The old Statutory Instrument SI 227 of 2019 exempted Huawei from paying income tax since August 2014. This has now been backdated to December 2009. The government, through the Ministry of Finance and Economic Development has indicated that the Income Tax (Exemption from Income Tax) (Huawei Technologies Co., Ltd.) Notice, 2019, published in Statutory Instrument 227 of 2019, are amended in Section 2 by the deletion of the words “With effect from the 26th August, 2014” and substitution with the words “With effect from the 30th December, 2009.”
ZIMCODD alluded to a number of grey areas arising out of government’s decision. They argued that the income tax exemption violates Section 298 (1) (b) (i) of the Constitution which states that “the burden of taxation must be shared fairly.”
“It is therefore worrisome that the government has decided to give the foreign monopoly tax exemption backdating 11 years ago when the same government is milking the ordinary citizen through the unpopular and unjust 2% Intermediated Money Transfer Tax, among a host of other retrogressive taxes.
“ZIMCODD is gravely concerned by the unscrupulous trend of bypassing Parliament which is the constitutionally mandated law-making institution. Between January 2019 and January 2020, 311 Statutory Instruments were decreed by individual Ministers with the blessing of Cabinet. Systematically, the Executive is usurping powers of the Legislature and by default, power of the electorate. It is a cause for concern that at this pace, democratic accountability is gradually being eroded and replaced by dictatorial tendencies by the Executive,” ZIMCODD said.
The tax justice advocated said the move supports the trending discourse of state capture by the elite as this Statutory Instrument is protecting the interests of a foreign monopoly prejudicing the country of the much-needed revenue to invest in basic social service delivery that will see millions in the country escape from the poverty cycle.
ZIMCODD averred that instead of exempting Huawei Technologies from paying income tax, the government should be more concerned with how its domestic resource mobilisation can be further enhanced by taxing rich companies so that the welfare and developmental interest of the poor who are already reeling under the heavy burden of taxation are met.
“The government’s income tax exemption is therefore not in the spirit of tax justice, constitutionalism, and progressive taxation in Zimbabwe; and ZIMCODD is concerned that by instituting preferential treatment on Huawei Technologies, the Minister of Finance is violating the principle of comparative treatment among economic players/investors at the same time setting a bad precedence for other would be investors as there is high likelihood that more investors will claim equal treatment.”

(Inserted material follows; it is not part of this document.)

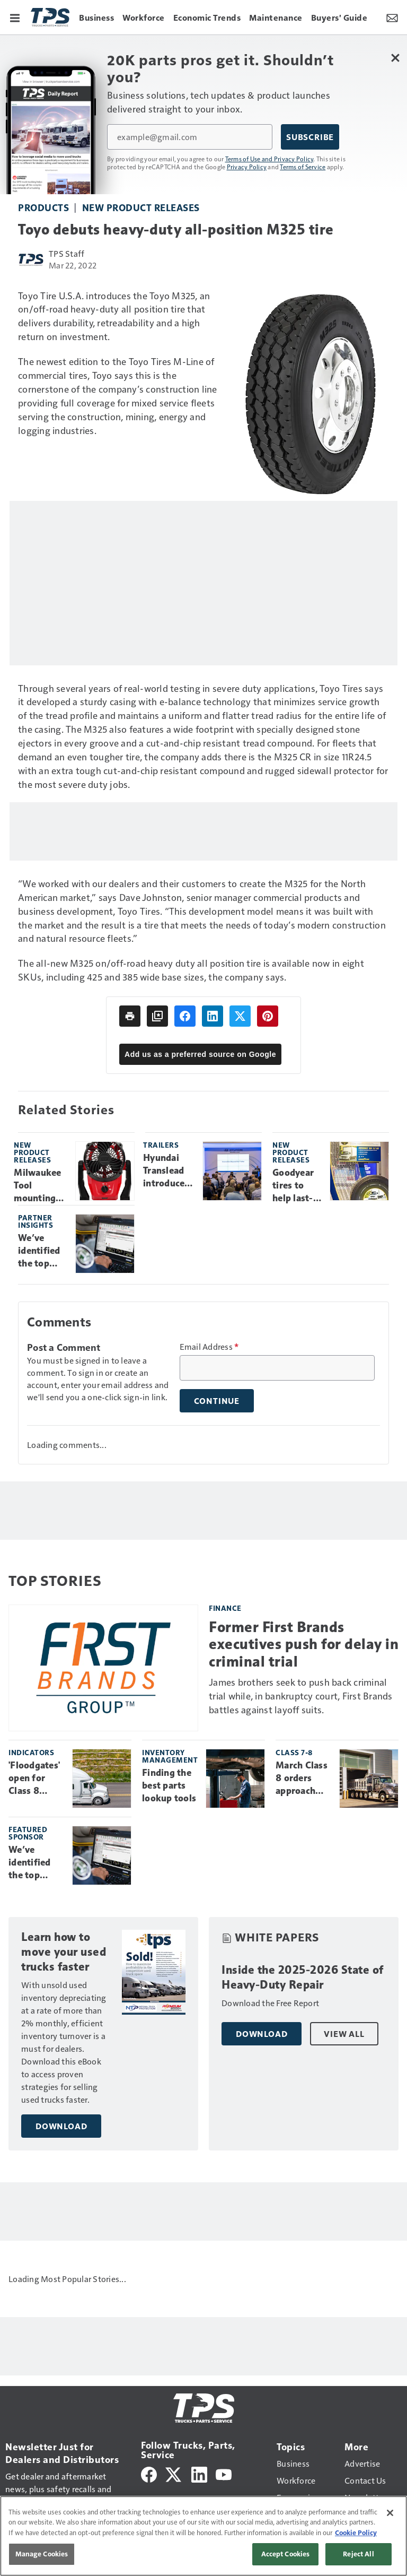 The width and height of the screenshot is (407, 2576). I want to click on [Menu], so click(14, 17).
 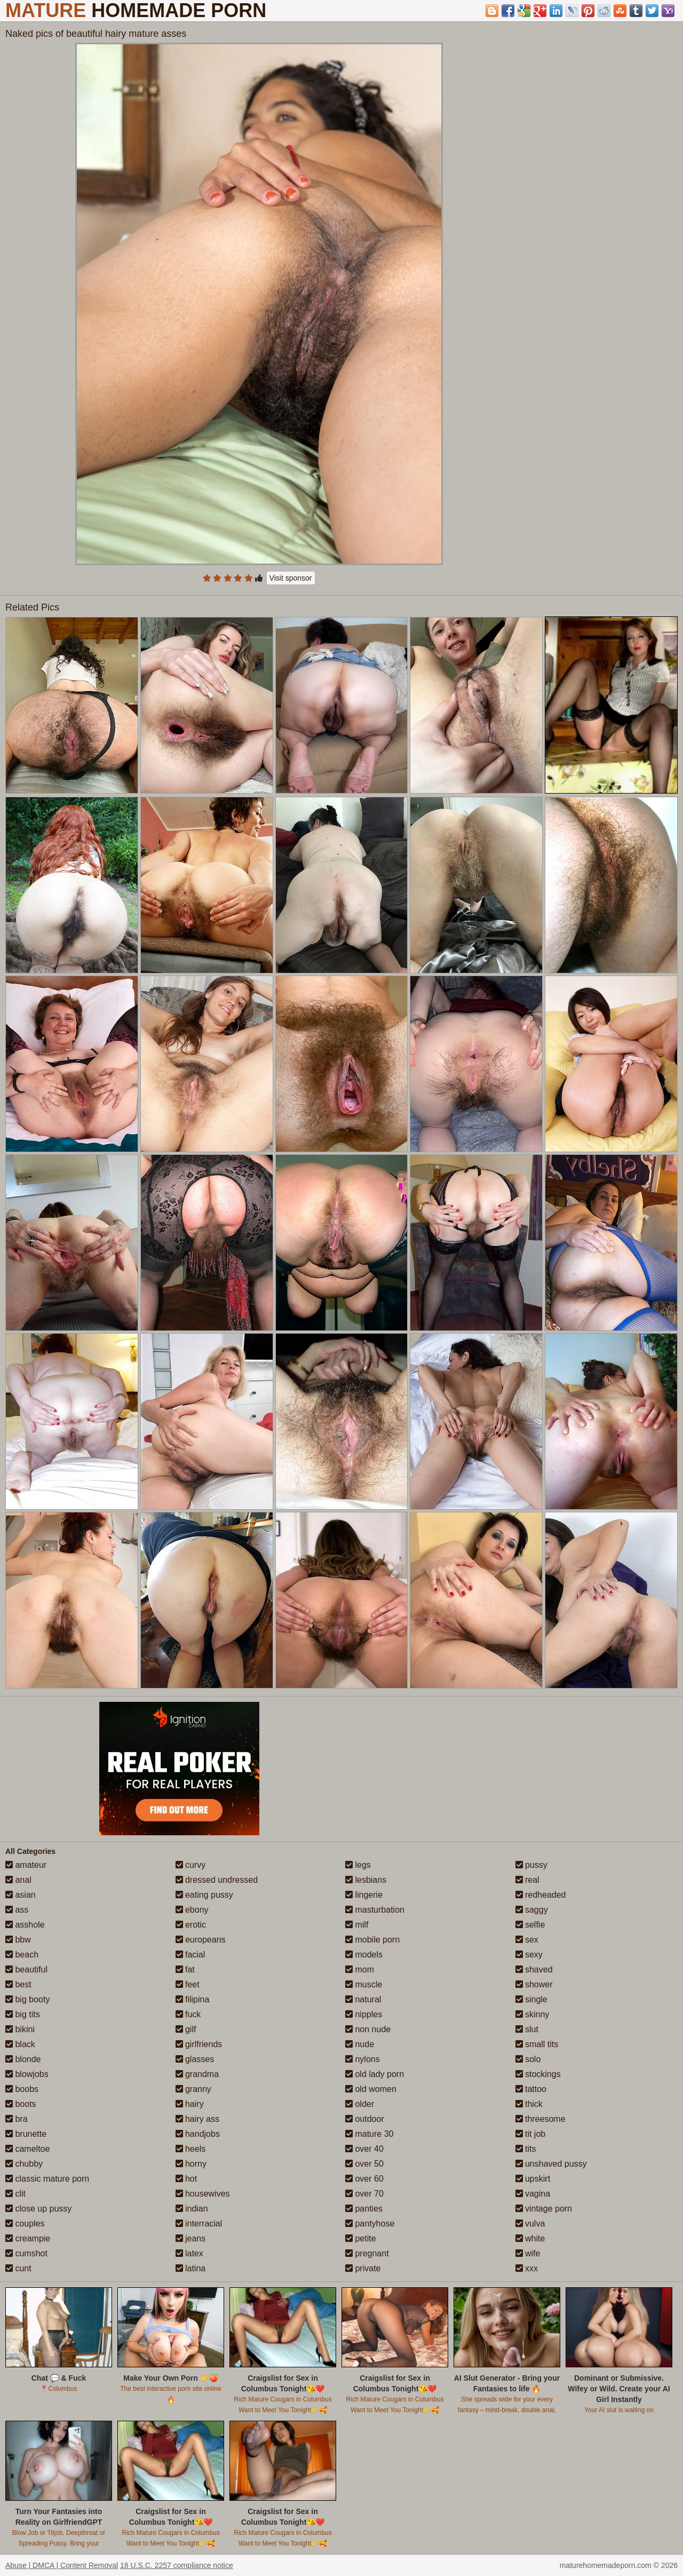 What do you see at coordinates (20, 1894) in the screenshot?
I see `asian` at bounding box center [20, 1894].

They urged the government to immediately repeal the said Statutory Instrument and respect Section 119 (3) of the national constitution which clearly states that “all institutions and agencies of the State and government at every level are accountable to Parliament.
In the interest of constitutionalism and the rule of law, ZIMCODD said the government must submit its intentions to exempt Huawei from paying income tax to Parliament and it will be the role of the legislature to consult the public, debate and scrutinise this intention and see whether it serves the collective aspirations of Zimbabweans.
“The government must always be guided by the 4 Rs that speak to tax justice in the country: raise revenues equitably, redistribute income and wealth to address poverty and inequality, reprice goods and services – especially critical in the context of health and climate problems and representation of taxpayers as citizens,” ZIMCODD added.